Since we won't be able to find traditional incandescent bulbs in shops starting September 2012, this plan has given green light to a quest aiming to explore the most efficient substitutes.
Innovative Light-emitting diodes (LEDs) seem to provide the best answers to this problem and represent the favorite options of environmentalists and governments worldwide, the Guardian reports.
There is a lot at stake. Experts estimate that the global lightning industry will be worth no less than €110bn ($145bn) nine years from now on.
This amount is more than enough to captivate the interest of major companies like Phillips, GE, and Osram that are currently scaling up efforts to get their hands on a fair share of the profit.
The main challenge experienced by these enterprises is to improve the energy-efficiency of LEDs, while making its quality levels comparable with those displayed by incandescent bulbs.
It appears that this time the results obtained by giants are exceeded by small companies like UK-based Zeta, which managed to fill its pockets with £450,000 (€531,793/$701,010) in a governmental challenge, due to its innovative LifeBulb, currently priced at £20 (€23.6/ $31.15).
Despite its high price tag, developers say homeowners will be able to recoup their investment in no time, since a home equipped with 25 new LEDs can save up to £232.25 ($361.79/€274.46) on an annual basis.

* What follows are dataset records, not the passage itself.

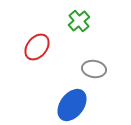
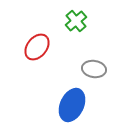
green cross: moved 3 px left
blue ellipse: rotated 12 degrees counterclockwise
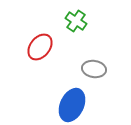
green cross: rotated 15 degrees counterclockwise
red ellipse: moved 3 px right
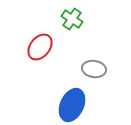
green cross: moved 4 px left, 2 px up
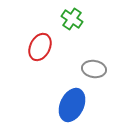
red ellipse: rotated 12 degrees counterclockwise
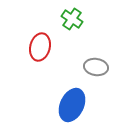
red ellipse: rotated 12 degrees counterclockwise
gray ellipse: moved 2 px right, 2 px up
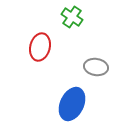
green cross: moved 2 px up
blue ellipse: moved 1 px up
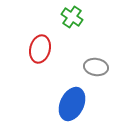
red ellipse: moved 2 px down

There is more good news. Zeta representatives say their solution for a bright sustainable future has zero negative impact on clients’ health, since their innovative product contains rare earths, but only in small quantities that do not represent a threat.
The new item will start being commercialized on a large scale starting next year, and its manufacturers can guarantee the dangerous precedent represented by CFL's hazardous mercury concentration will not be repeated.